◆ To do: Once you reach the line containing "注册：2008年12月19日" in the data below, restate each line word for word up to and including the one containing "发表于：2011-06-13 17:03:29".

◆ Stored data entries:
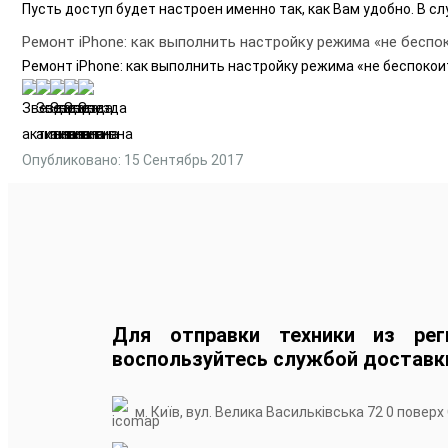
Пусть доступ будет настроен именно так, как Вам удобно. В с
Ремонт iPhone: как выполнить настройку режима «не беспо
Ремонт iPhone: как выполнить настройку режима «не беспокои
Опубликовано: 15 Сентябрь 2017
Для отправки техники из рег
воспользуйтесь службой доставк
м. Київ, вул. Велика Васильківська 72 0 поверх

==

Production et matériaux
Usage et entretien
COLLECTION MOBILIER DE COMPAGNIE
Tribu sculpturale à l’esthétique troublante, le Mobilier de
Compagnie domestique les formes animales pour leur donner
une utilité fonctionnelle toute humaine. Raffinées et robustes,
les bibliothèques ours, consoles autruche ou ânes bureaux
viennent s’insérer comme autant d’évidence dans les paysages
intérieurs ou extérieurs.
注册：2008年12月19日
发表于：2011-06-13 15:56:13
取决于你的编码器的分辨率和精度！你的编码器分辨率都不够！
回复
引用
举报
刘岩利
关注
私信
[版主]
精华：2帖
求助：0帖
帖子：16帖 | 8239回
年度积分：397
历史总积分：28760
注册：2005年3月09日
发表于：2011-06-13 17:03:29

◆ Response area:
注册：2008年12月19日
发表于：2011-06-13 15:56:13
取决于你的编码器的分辨率和精度！你的编码器分辨率都不够！
回复
引用
举报
刘岩利
关注
私信
[版主]
精华：2帖
求助：0帖
帖子：16帖 | 8239回
年度积分：397
历史总积分：28760
注册：2005年3月09日
发表于：2011-06-13 17:03:29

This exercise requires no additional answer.